Listed entries |
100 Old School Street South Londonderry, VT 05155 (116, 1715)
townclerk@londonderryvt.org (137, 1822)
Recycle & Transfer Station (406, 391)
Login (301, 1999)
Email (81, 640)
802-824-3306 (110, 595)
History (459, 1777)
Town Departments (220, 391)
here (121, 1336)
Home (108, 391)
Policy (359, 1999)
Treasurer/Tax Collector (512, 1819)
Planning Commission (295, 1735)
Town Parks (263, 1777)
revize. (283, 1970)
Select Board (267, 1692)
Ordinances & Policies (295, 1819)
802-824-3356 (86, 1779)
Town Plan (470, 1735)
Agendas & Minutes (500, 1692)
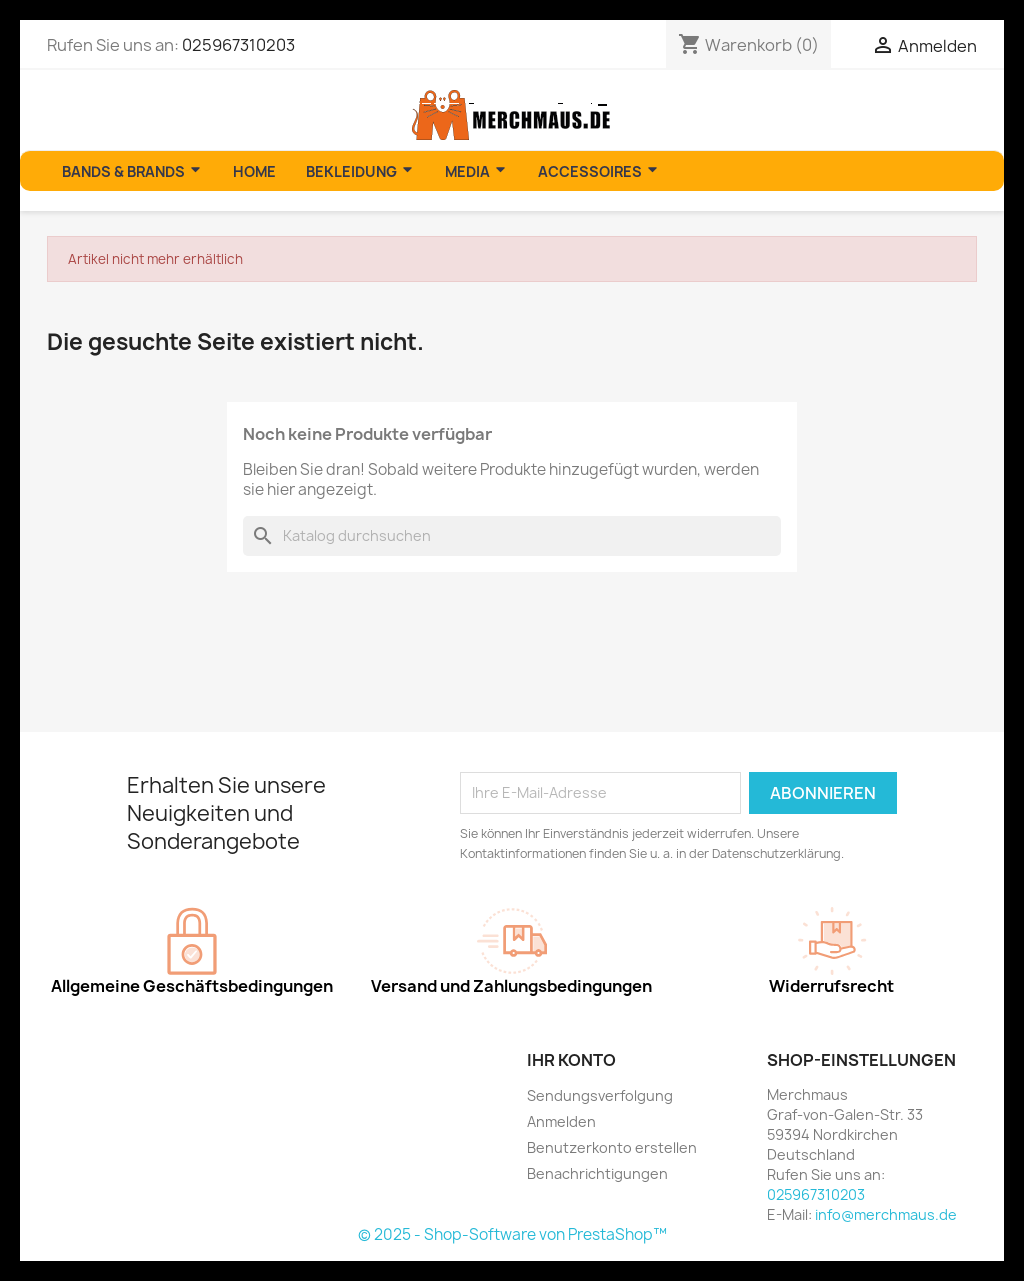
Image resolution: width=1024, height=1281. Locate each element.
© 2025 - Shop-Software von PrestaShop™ (512, 1234)
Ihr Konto (571, 1060)
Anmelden (561, 1121)
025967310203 (238, 45)
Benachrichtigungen (597, 1173)
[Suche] (512, 536)
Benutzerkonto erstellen (612, 1147)
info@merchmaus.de (886, 1214)
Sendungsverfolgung (600, 1095)
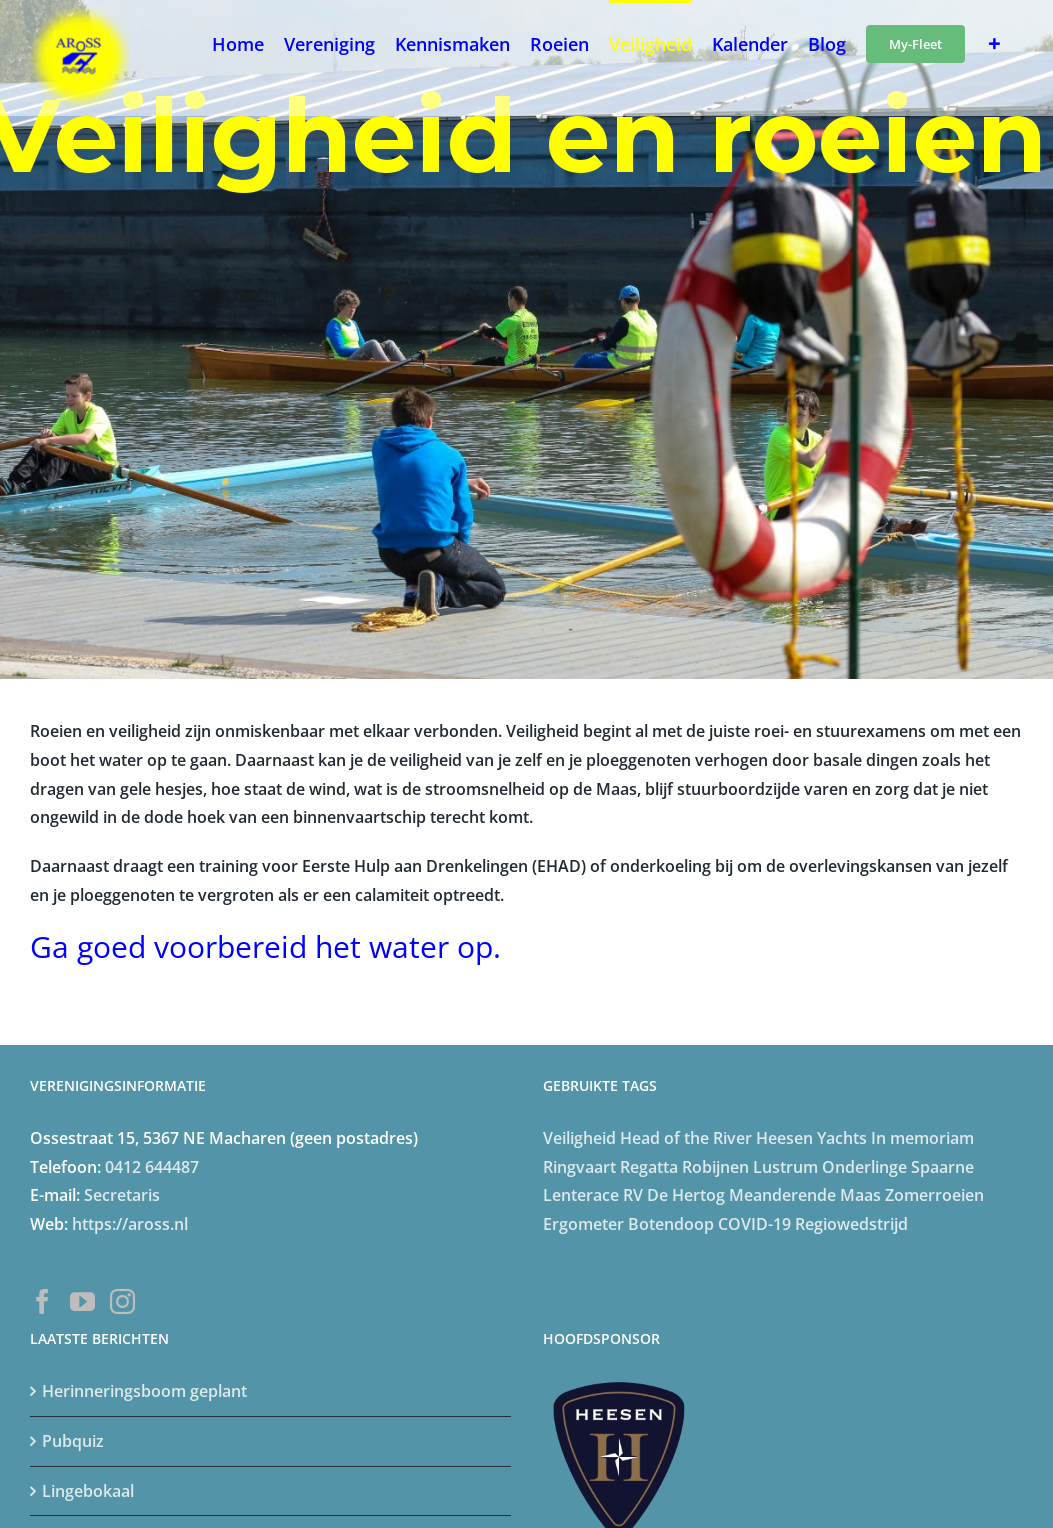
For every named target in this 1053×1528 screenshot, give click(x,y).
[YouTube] (82, 1301)
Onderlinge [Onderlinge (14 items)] (864, 1167)
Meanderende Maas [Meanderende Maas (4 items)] (805, 1195)
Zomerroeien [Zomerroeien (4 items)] (934, 1195)
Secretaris (122, 1195)
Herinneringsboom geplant (144, 1391)
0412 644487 (152, 1167)
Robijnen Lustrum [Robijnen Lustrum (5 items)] (750, 1167)
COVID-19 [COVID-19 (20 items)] (754, 1224)
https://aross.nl (130, 1224)
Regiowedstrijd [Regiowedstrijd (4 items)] (851, 1224)
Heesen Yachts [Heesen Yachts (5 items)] (811, 1138)
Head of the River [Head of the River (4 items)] (686, 1138)
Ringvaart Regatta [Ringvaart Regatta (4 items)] (610, 1167)
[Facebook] (42, 1301)
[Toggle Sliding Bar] (994, 42)
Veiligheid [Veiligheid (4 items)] (579, 1138)
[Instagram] (122, 1301)
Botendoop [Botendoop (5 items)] (671, 1224)
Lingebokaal (88, 1491)
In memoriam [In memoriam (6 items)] (922, 1138)
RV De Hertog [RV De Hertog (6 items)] (674, 1195)
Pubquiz (73, 1441)
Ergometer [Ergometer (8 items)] (583, 1224)
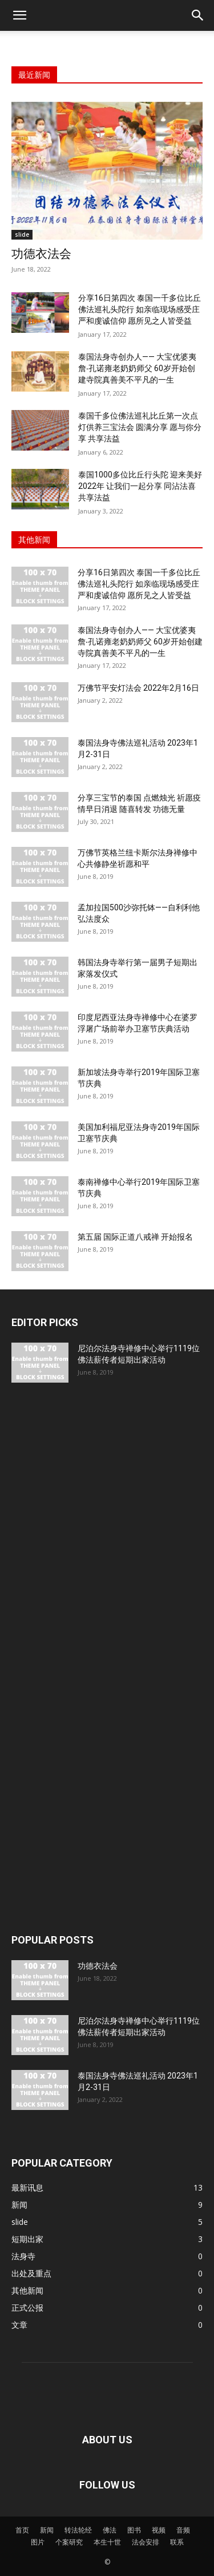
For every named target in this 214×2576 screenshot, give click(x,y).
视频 (158, 2530)
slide (22, 234)
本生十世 (107, 2542)
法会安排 (145, 2542)
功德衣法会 (41, 254)
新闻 (47, 2530)
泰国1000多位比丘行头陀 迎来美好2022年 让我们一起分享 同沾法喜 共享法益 (140, 486)
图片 (38, 2542)
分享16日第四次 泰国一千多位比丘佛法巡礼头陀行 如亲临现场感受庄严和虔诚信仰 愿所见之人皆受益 (139, 309)
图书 (134, 2530)
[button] (19, 15)
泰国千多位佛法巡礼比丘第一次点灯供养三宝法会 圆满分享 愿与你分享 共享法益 (139, 427)
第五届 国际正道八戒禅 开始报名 (135, 1236)
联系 (177, 2542)
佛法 (109, 2530)
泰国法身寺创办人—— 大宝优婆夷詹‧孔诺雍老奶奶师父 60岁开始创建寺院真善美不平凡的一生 (137, 368)
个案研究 (69, 2542)
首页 (22, 2530)
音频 (183, 2530)
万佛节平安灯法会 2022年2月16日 (138, 687)
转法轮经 (78, 2530)
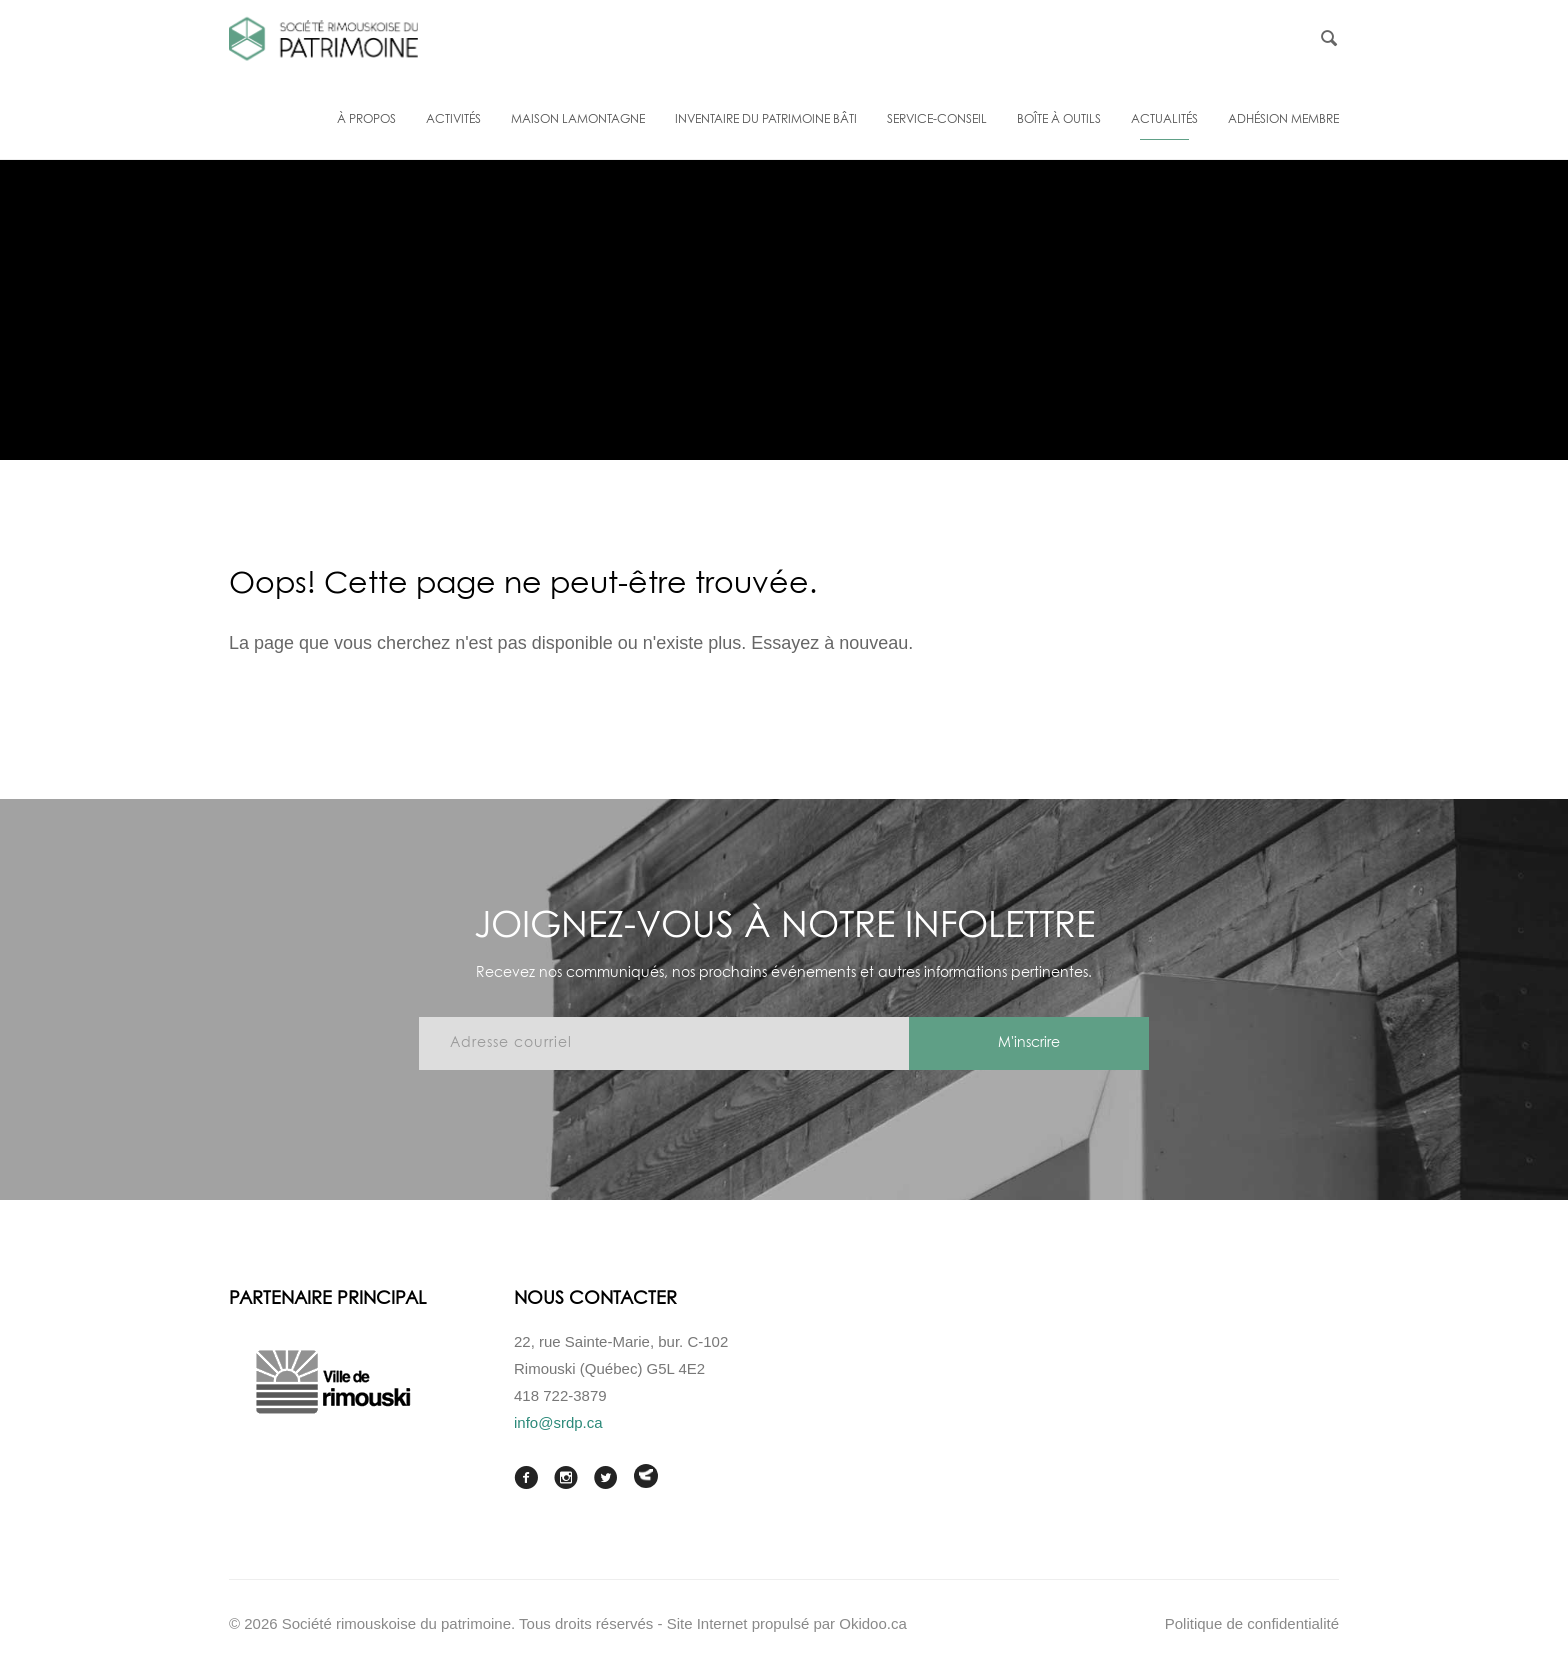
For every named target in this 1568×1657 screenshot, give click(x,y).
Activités (453, 120)
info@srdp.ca (558, 1422)
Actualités (1164, 120)
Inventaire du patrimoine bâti (766, 120)
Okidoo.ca (873, 1623)
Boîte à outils (1059, 120)
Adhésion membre (1283, 120)
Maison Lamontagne (578, 120)
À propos (366, 120)
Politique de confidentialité (1252, 1623)
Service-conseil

Activity | Everything in the records except the pictures should be retyped exactly.

Answer section |
100 Old School Street South Londonderry, VT 05155 (116, 1715)
townclerk@londonderryvt.org (137, 1822)
Recycle & Transfer Station (406, 391)
Login (301, 1999)
Email (81, 640)
802-824-3306 (110, 595)
History (459, 1777)
Town Departments (220, 391)
here (121, 1336)
Home (108, 391)
Policy (359, 1999)
Treasurer/Tax Collector (512, 1819)
Planning Commission (295, 1735)
Town Parks (263, 1777)
revize. (283, 1970)
Select Board (267, 1692)
Ordinances & Policies (295, 1819)
802-824-3356 (86, 1779)
Town Plan (470, 1735)
Agendas & Minutes (500, 1692)
Image resolution: width=1024, height=1281. Locate each element.
© 2025 - Shop-Software von PrestaShop™ (512, 1234)
Ihr Konto (571, 1060)
Anmelden (561, 1121)
025967310203 (238, 45)
Benachrichtigungen (597, 1173)
[Suche] (512, 536)
Benutzerkonto erstellen (612, 1147)
info@merchmaus.de (886, 1214)
Sendungsverfolgung (600, 1095)
For every named target in this 1053×1528 screenshot, give click(x,y).
[YouTube] (82, 1301)
Onderlinge [Onderlinge (14 items)] (864, 1167)
Meanderende Maas [Meanderende Maas (4 items)] (805, 1195)
Zomerroeien [Zomerroeien (4 items)] (934, 1195)
Secretaris (122, 1195)
Herinneringsboom geplant (144, 1391)
0412 644487 (152, 1167)
Robijnen Lustrum [Robijnen Lustrum (5 items)] (750, 1167)
COVID-19 [COVID-19 (20 items)] (754, 1224)
https://aross.nl (130, 1224)
Regiowedstrijd [Regiowedstrijd (4 items)] (851, 1224)
Heesen Yachts [Heesen Yachts (5 items)] (811, 1138)
Head of the River [Head of the River (4 items)] (686, 1138)
Ringvaart Regatta [Ringvaart Regatta (4 items)] (610, 1167)
[Facebook] (42, 1301)
[Toggle Sliding Bar] (994, 42)
Veiligheid [Veiligheid (4 items)] (579, 1138)
[Instagram] (122, 1301)
Botendoop [Botendoop (5 items)] (671, 1224)
Lingebokaal (88, 1491)
In memoriam [In memoriam (6 items)] (922, 1138)
RV De Hertog [RV De Hertog (6 items)] (674, 1195)
Pubquiz (73, 1441)
Ergometer [Ergometer (8 items)] (583, 1224)
For every named target in this 214×2576 screenshot, give click(x,y).
视频 (158, 2530)
slide (22, 234)
本生十世 (107, 2542)
法会安排 (145, 2542)
功德衣法会 (41, 254)
新闻 (47, 2530)
泰国1000多位比丘行头陀 迎来美好2022年 让我们一起分享 同沾法喜 共享法益 (140, 486)
图片 (38, 2542)
分享16日第四次 泰国一千多位比丘佛法巡礼头陀行 如亲临现场感受庄严和虔诚信仰 愿所见之人皆受益 (139, 309)
图书 (134, 2530)
[button] (19, 15)
泰国千多位佛法巡礼比丘第一次点灯供养三宝法会 圆满分享 愿与你分享 共享法益 (139, 427)
第五届 国际正道八戒禅 开始报名 (135, 1236)
联系 (177, 2542)
佛法 (109, 2530)
泰国法身寺创办人—— 大宝优婆夷詹‧孔诺雍老奶奶师父 60岁开始创建寺院真善美不平凡的一生 (137, 368)
个案研究 (69, 2542)
首页 (22, 2530)
音频 (183, 2530)
万佛节平安灯法会 2022年2月16日 (138, 687)
转法轮经 (78, 2530)
For every named target in this 1568×1657 screenshot, give click(x,y).
Activités (453, 120)
info@srdp.ca (558, 1422)
Actualités (1164, 120)
Inventaire du patrimoine bâti (766, 120)
Okidoo.ca (873, 1623)
Boîte à outils (1059, 120)
Adhésion membre (1283, 120)
Maison Lamontagne (578, 120)
À propos (366, 120)
Politique de confidentialité (1252, 1623)
Service-conseil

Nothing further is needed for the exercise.